The high court does not begin its term until next week, but justices released a list today of about a dozen cases that they will review beginning next year.
The Court today also noted probable jurisdiction in an appeal brought by a Wisconsin anti-abortion group challenging political advertising restrictions in the 2002 Bipartisan Campaign Reform Act. The high court upheld the law in 2003 in McConnell v. Federal Election Commission, but Wisconsin Right to Life brought a new challenge claiming that restrictions violated its free-speech rights.
The Court’s vote in the 2003 campaign-finance case was 5-4. Justice Sandra Day O’Connor’s departure could leave the Court split 4-4 on that issue.
In 1976, the Supreme Court came down squarely on the free-speech side of the argument when it decided Buckley v. Valeo, which is the law of the land on efforts to limit campaign spending. That decision struck down campaign-spending limits imposed by Congress.
The Vermont Republican State Committee, Vermont Right-to-Life and other groups asked the Supreme Court in May to overturn a ruling by the 2nd U.S. Circuit Court of Appeals that largely upheld the 1998 Vermont campaign-finance law.
It limits individual contributions to a candidate to $200 or $400 in a two-year period, depending on the office being sought, says no one running for governor can spend more than $300,000 and sets smaller spending caps for lower-tier candidates.
Vermont’s law has been tied up in court and never has gone fully into effect. Gov.

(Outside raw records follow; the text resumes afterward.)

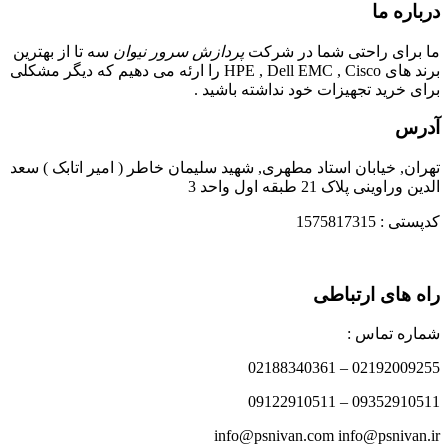
درباره ما
ما برای راحتی شما در شرکت
پردازش سرور نیوان
سه تا از بهترین
برند های HPE , Dell EMC , Cisco را ارئه می دهیم که دیگر مشکلی
برای خرید تجهیزات خود نداشته باشید .
آدرس
تهران, خیابان استاد مطهری, شهید سلیمان خاطر ( امیر اتابک ) سعد
الدین وراوینی پلاک 21 طبقه اول واحد 3
کدپستی : 1575817315
راه های ارتباطی
شماره تماس :
02192009255 – 02188340361
09352910511 – 09122910511
info@psnivan.com info@psnivan.ir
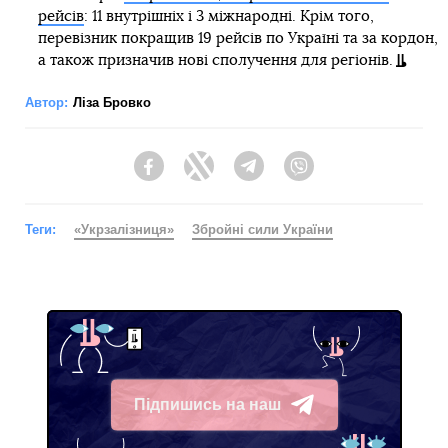
рейсів
: 11 внутрішніх і 3 міжнародні. Крім того,
перевізник покращив 19 рейсів по Україні та за кордон,
а також призначив нові сполучення для регіонів.
Автор:
Ліза Бровко
Facebook
Twitter
Telegram
Viber
Теги:
«Укрзалізниця»
Збройні сили України
Підпишись на наш
Telegram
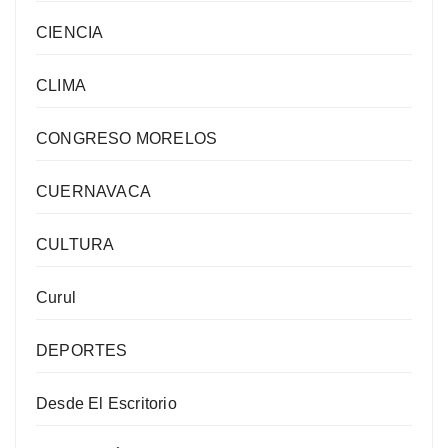
CIENCIA
CLIMA
CONGRESO MORELOS
CUERNAVACA
CULTURA
Curul
DEPORTES
Desde El Escritorio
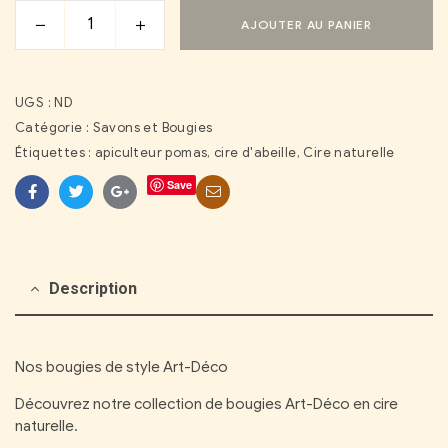
AJOUTER AU PANIER
UGS :
ND
Catégorie :
Savons et Bougies
Étiquettes :
apiculteur pomas
,
cire d'abeille
,
Cire naturelle
Save
Facebook
Twitter
Google+
Courriel
Description
Nos bougies de style Art-Déco
Découvrez notre collection de bougies Art-Déco en cire
naturelle.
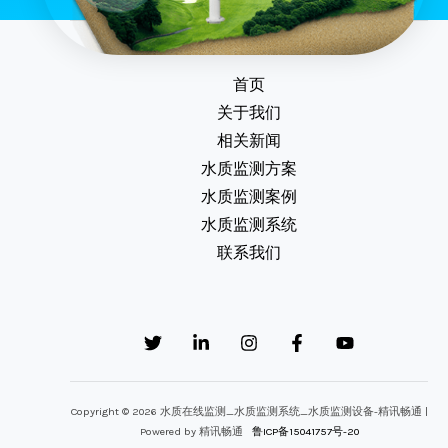
首页
关于我们
相关新闻
水质监测方案
水质监测案例
水质监测系统
联系我们
Copyright © 2026 水质在线监测_水质监测系统_水质监测设备-精讯畅通 |
Powered by 精讯畅通
鲁ICP备15041757号-20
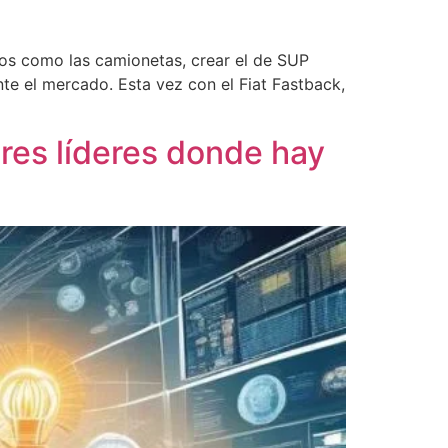
tos como las camionetas, crear el de SUP
te el mercado. Esta vez con el Fiat Fastback,
res líderes donde hay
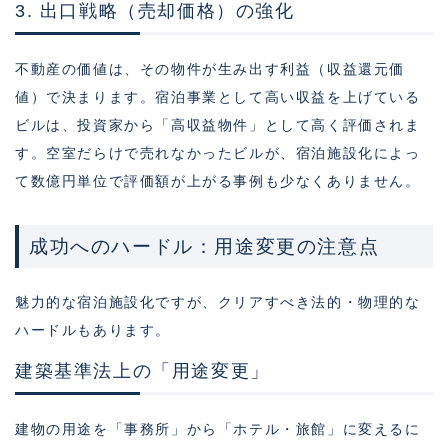
3. 出口戦略（売却価格）の強化
不動産の価値は、その物件が生み出す利益（収益還元価
値）で決まります。宿泊事業として高い収益を上げている
ビルは、投資家から「高収益物件」として高く評価されま
す。空室だらけで売れなかったビルが、宿泊施設化によっ
て数億円単位で評価額が上がる事例も少なくありません。
成功へのハードル：用途変更の注意点
魅力的な宿泊施設化ですが、クリアすべき法的・物理的な
ハードルもあります。
建築基準法上の「用途変更」
建物の用途を「事務所」から「ホテル・旅館」に変えるに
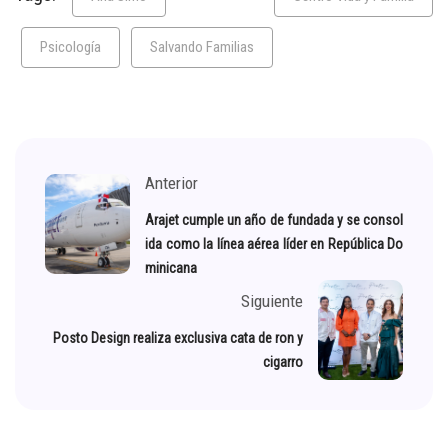
Psicología
Salvando Familias
Anterior
Arajet cumple un año de fundada y se consol
ida como la línea aérea líder en República Do
minicana
Siguiente
Posto Design realiza exclusiva cata de ron y
cigarro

James Douglas spent nearly $682,000 to get re-elected last year, and other candidates spent well over the law’s caps.
The Vermont law also limits political parties’ contributions to candidates to $2,000 per election cycle. With the law tied up in the courts, Douglas and Democrat Peter Clavelle got six-figure contributions from their national parties last year.
Races for the U.S. House and Senate would not be affected, since they are governed by federal, rather than state, campaign-finance laws.
Where core First Amendment principles are at stake, courts must bring a healthy skepticism to claims that candidates and non-candidates spend too much time and money on the political process, justices were told in court papers by lawyers for the Vermont Right to Life Committee, the Vermont Republican State Committee and others.
“By setting its limits so low and applying them so broadly, Vermont makes it difficult for many candidates to raise necessary finances,” the groups said in asking the Supreme Court to take the case.
Supporters of limits on contributions and expenditures also asked the Court to take the case, saying that justices must resolve once and for all whether spending limits are permissible.
“This never-ending desire for campaign money has forced candidates to become beholden to large groups of contributors and special interests that control access to such funds,” said Vermont Attorney General William Sorrell.
The Vermont cases are Randall v. Sorrell, 04-1528, Vermont Republican State Committee v. Sorrell, 04-1530, and Sorrell v. Randall, 04-1697. The Wisconsin case is Wisconsin Right to Life v. FEC, 04-1581.